Por fin llegó el momento, pero atención, no termina acá la historia. Como les decía antes, mas interesante que el duelo en sí, está todo lo que lo rodea, como estamos viendo a lo largo de estos fragmentos.
Las palabras de María Ivánovna me abrieron los ojos y me aclararon muchas cosas. Entonces comprendí por qué Shvabrin la perseguía con malévola obstinación; probablemente se había dado cuenta de nuestra mutua atracción y trataba de alejarnos. Las palabras que habían provocado nuestra querella me parecían ahora más infames: veía en ellas, más que una broma improcedente, una calumnia deliberada. Sentí acrecentados mis deseos de castigar al miserable insolente y me puse a esperar, impaciente, la ocasión favorable.

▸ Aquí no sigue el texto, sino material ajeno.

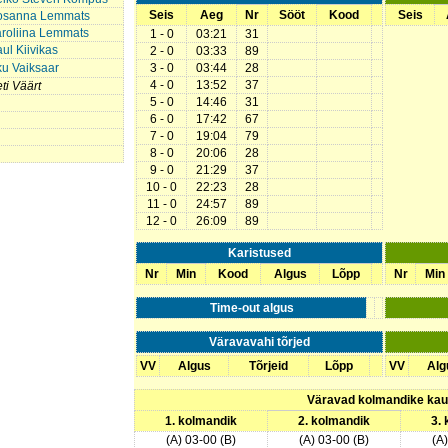
Seis
Aeg
Nr
Sööt
Kood
Seis
osanna Lemmats
roliina Lemmats
1 - 0
03:21
31
ul Kiivikas
2 - 0
03:33
89
u Vaiksaar
3 - 0
03:44
28
4 - 0
13:52
37
ti Väärt
5 - 0
14:46
31
6 - 0
17:42
67
7 - 0
19:04
79
8 - 0
20:06
28
9 - 0
21:29
37
10 - 0
22:23
28
11 - 0
24:57
89
12 - 0
26:09
89
Karistused
Nr
Min
Kood
Algus
Lõpp
Nr
Min
Time-out algus
Väravavahi tõrjed
VV
Algus
Tõrjeid
Lõpp
VV
Alg
Väravad kolmandike ka
1. kolmandik
2. kolmandik
3.
(A) 03-00 (B)
(A) 03-00 (B)
(A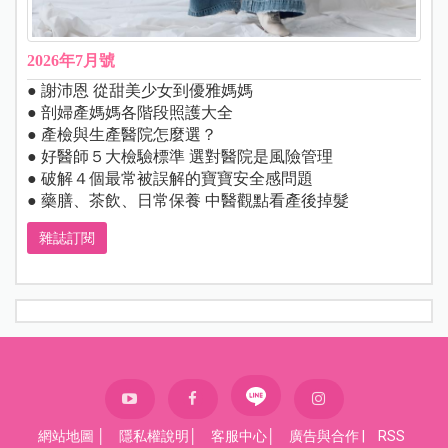
2026年7月號
● 謝沛恩 從甜美少女到優雅媽媽
● 剖婦產媽媽各階段照護大全
● 產檢與生產醫院怎麼選？
● 好醫師５大檢驗標準 選對醫院是風險管理
● 破解４個最常被誤解的寶寶安全感問題
● 藥膳、茶飲、日常保養 中醫觀點看產後掉髮
雜誌訂閱
網站地圖
│
隱私權說明
│
客服中心
│
廣告與合作
|
RSS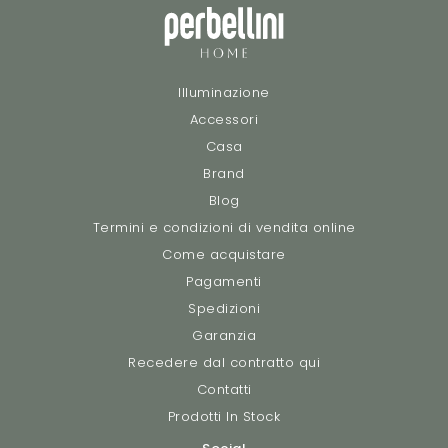
Illuminazione
Accessori
Casa
Brand
Blog
Termini e condizioni di vendita online
Come acquistare
Pagamenti
Spedizioni
Garanzia
Recedere dal contratto qui
Contatti
Prodotti In Stock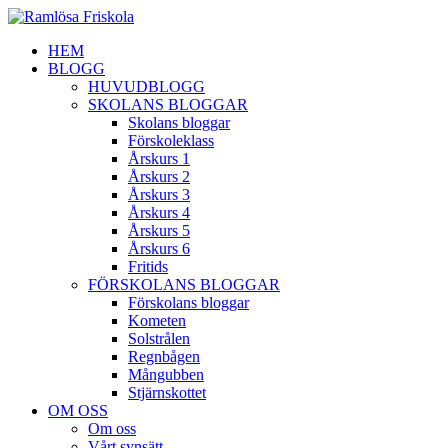
HEM
BLOGG
HUVUDBLOGG
SKOLANS BLOGGAR
Skolans bloggar
Förskoleklass
Årskurs 1
Årskurs 2
Årskurs 3
Årskurs 4
Årskurs 5
Årskurs 6
Fritids
FÖRSKOLANS BLOGGAR
Förskolans bloggar
Kometen
Solstrålen
Regnbågen
Mångubben
Stjärnskottet
OM OSS
Om oss
Vårt synsätt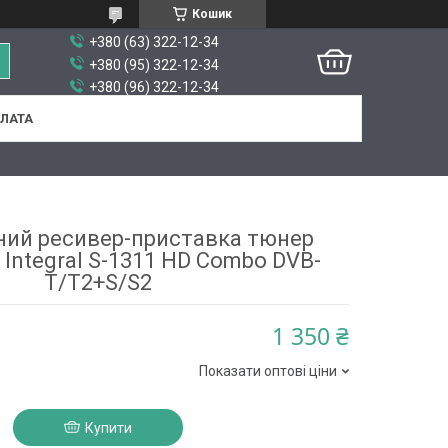
Кошик
+380 (63) 322-12-34
+380 (95) 322-12-34
+380 (96) 322-12-34
ПЛАТА
ний ресивер-приставка тюнер
 Integral S-1311 HD Combo DVB-
T/T2+S/S2
1 350 ₴
Показати оптові ціни
Купити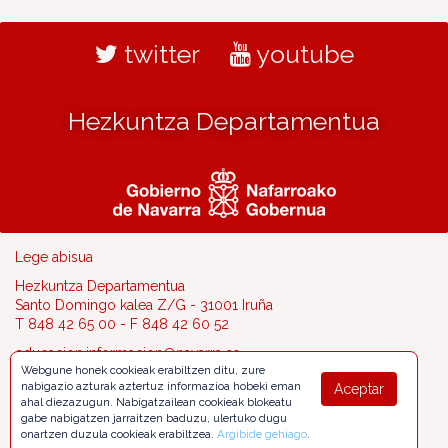
twitter
youtube
Hezkuntza Departamentua
Lege abisua
Hezkuntza Departamentua
Santo Domingo kalea Z/G - 31001 Iruña
T 848 42 65 00 - F 848 42 60 52
educacion.informacion@navarra.es
Webgune honek cookieak erabiltzen ditu, zure
nabigazio azturak aztertuz informazioa hobeki eman
Aceptar
ahal diezazugun. Nabigatzailean cookieak blokeatu
gabe nabigatzen jarraitzen baduzu, ulertuko dugu
onartzen duzula cookieak erabiltzea.
Argibide gehiago
.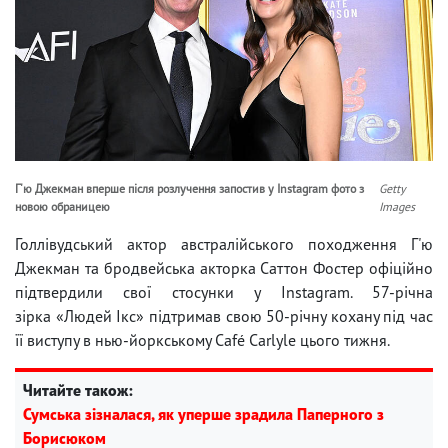
Г'ю Джекман вперше після розлучення запостив у Instagram фото з
Getty
новою обраницею
Images
Голлівудський актор австралійського походження Г'ю
Джекман та бродвейська акторка Саттон Фостер офіційно
підтвердили свої стосунки у Instagram. 57-річна
зірка «Людей Ікс» підтримав свою 50-річну кохану під час
її виступу в нью-йоркському Café Carlyle цього тижня.
Читайте також:
Сумська зізналася, як уперше зрадила Паперного з
Борисюком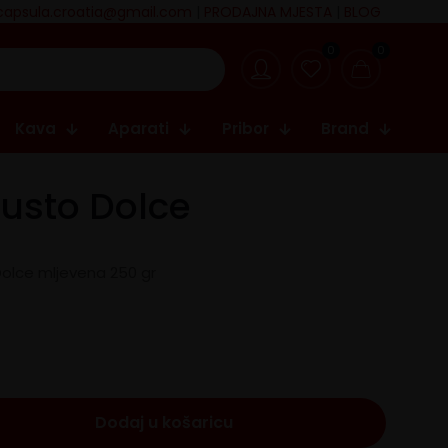
capsula.croatia@gmail.com
|
PRODAJNA MJESTA
|
BLOG
0
0
Kava
Aparati
Pribor
Brand
usto Dolce
olce mljevena 250 gr
Dodaj u košaricu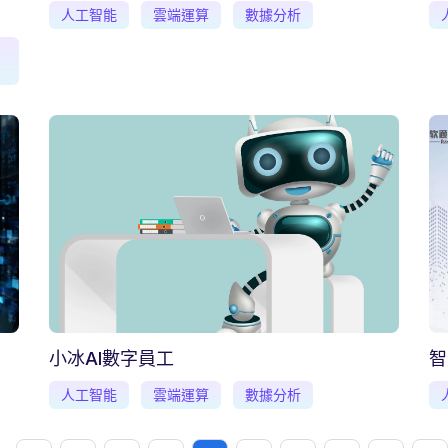
人工智能
雲端運算
數據分析
小冰AI數字員工
智
人工智能
雲端運算
數據分析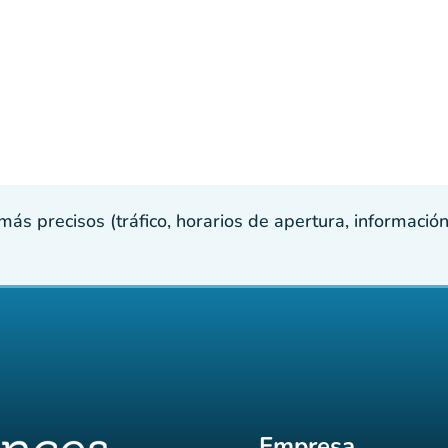
s precisos (tráfico, horarios de apertura, información p
Empresa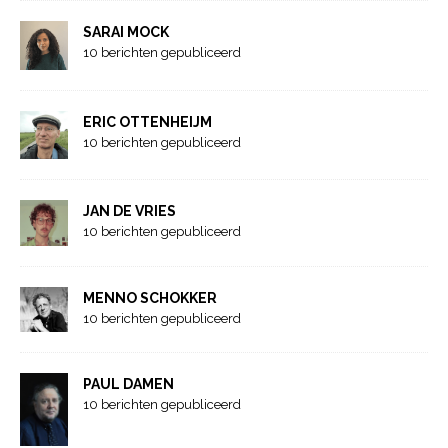
SARAI MOCK
10 berichten gepubliceerd
ERIC OTTENHEIJM
10 berichten gepubliceerd
JAN DE VRIES
10 berichten gepubliceerd
MENNO SCHOKKER
10 berichten gepubliceerd
PAUL DAMEN
10 berichten gepubliceerd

Esta no tardó en presentarse. Al día siguiente, me hallaba escribiendo una elegía y royendo la punta de mi pluma a la espera de dar con una rima, cuando llegó Shvabrin y empezó a llamar al pie de mi ventana. Dejé la pluma, me ceñí la espada y salí a su encuentro.
- ¿Para qué aplazarlo? – me dijo -; ahora no nos vigilan. Bajemos hasta el río, que allí no nos molestará nadie.
Echamos a andar en silencio, y por un sendero pronunciado fuimos a parar a la orilla misma del río, donde desenvainamos las espadas. Shvabrin era más hábil, pero yo era más fuerte y audaz; monsieur Boaupré en otros tiempos había sido soldado, me había dado algunas lecciones de esgrima, que aproveché muy bien. Shvabrin no esperaba encontrar en mí a un adversario tan peligroso. Durante un buen rato ninguno de los dos logró herir a su rival; pero advirtiendo que Shvabrin flojeaba, empecé a atacarle con ardor, haciéndole retroceder hasta el río. De súbito oí que me llamaban por mi nombre a grandes voces; miré y vi a Savélich que venía corriendo por el accidentado sendero… En aquel instante sentí en el pecho un intenso dolor bajo el hombro derecho, y caí, perdido el sentido.